Open steeeveb opened 5 years ago
Thanks for your comment @steeeveb, it's really appreciated. Regarding your questions:
I do my best to make the test pass. Sometimes I put all the code in the object under test, other times I sketch and implement the minimum amount of code needed for the collaborator to be useful (happens more frequently if you start on the query-side of your public API). After that I extract and refine all the interactions during the refactoring phase. This is one key difference (if my understanding is correct ;-)), I don't design internal collaborators interactions during the RED phase but only the public API. Before I bother to look at contract tests I implement more use cases in order to gather more info (Did I understood the problem correctly? Am I happy with the design? Do I see any potential problem? The principle here is to postpone a decision until the "last responsible moment". Did I answer your question?
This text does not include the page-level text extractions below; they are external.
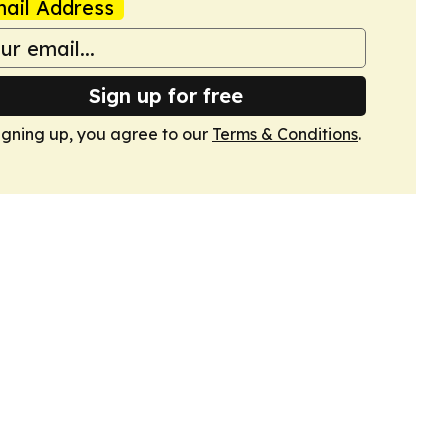
ail Address
Sign up for free
igning up, you agree to our
Terms & Conditions
.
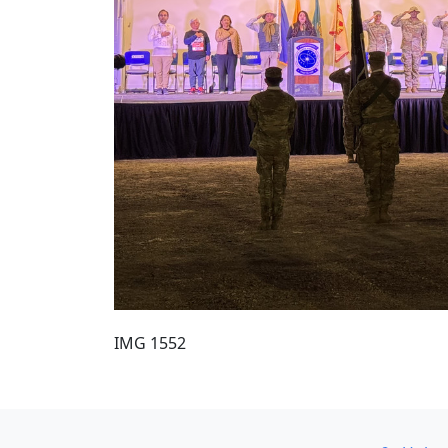
IMG 1552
Not many aside from what you already said about copying object and collections to avoid any reference-sharing issue (object aliasing)
HTH
Hi @iacoware, so basically what you are doing can be defined as a more classical tdd approach. In this example, the point is that you are doing the interface discovery using a mocking library and then you replace the designed mock. So, an idea can be to add also a usecase done completely without mocks to this example. In this way you can show how you discover the interfaces with a refactoring step. For the second point, I am wondering if, in a big project, you end up with sharing a lot of code between all the in memory repository implementations, like, I don't know, the autoincrement for ids(silly example, but it is the first one I can imagine).
Yeah, I guess I'm more inclined towards a classicist approach (which doesn't preclude an outside-in approach). Actually, it's a good idea to have an example where you can compare the two approaches, thanks for the suggestion.
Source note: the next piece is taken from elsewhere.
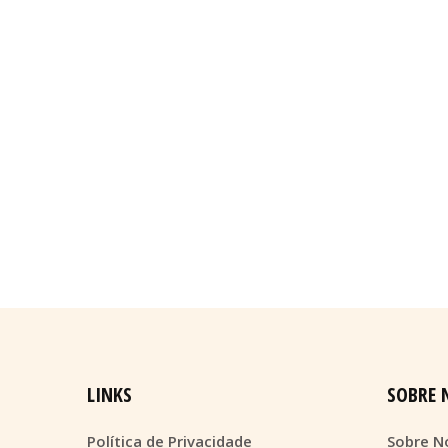
LINKS
SOBRE 
Política de Privacidade
Sobre N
Regarding your second point, usually, it's not a pressing concern. Furthermore, you can leverage all your usual design skill to avoid any duplication that bothers you ;-)
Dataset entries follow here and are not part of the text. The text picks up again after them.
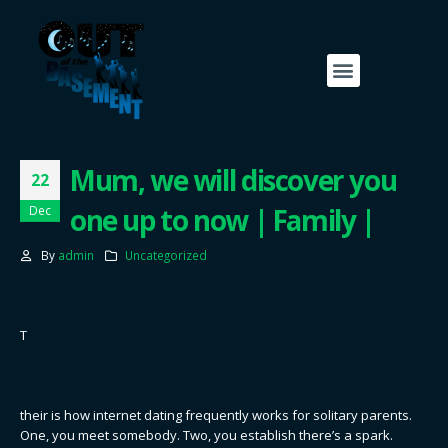
Mum, we will discover you
22
one up to now | Family |
Dec
By
admin
Uncategorized
T
their is how internet dating frequently works for solitary parents.
One, you meet somebody. Two, you establish there’s a spark.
After many months I was able to adopt this approach doing an exercise and I have to say that it has been really interesting and effective. I've liked it. Maybe it is also because I did it in python, and since I hate the mocks api in the standard library, simply it was a very attractive alternative (in java it would have been more tedious, because, as we know, it is not a concise language). So I want to thank you again for sharing this example. I have a couple of question:
without using a mock library it is impossible to make the usecase test pass at the beginning. I started writing it and then I ignored it after having understood the interactions needed with the InmemoryRepository. Then I wrote in tdd the InmemoryRepository with its contract test and then I returned back to the usecase test. Is it the right process?
do you have any suggestions while writing inmemory repositories? like copy always your objects before returning them from the internal datastructure(to avoid strange interactions) or something like this?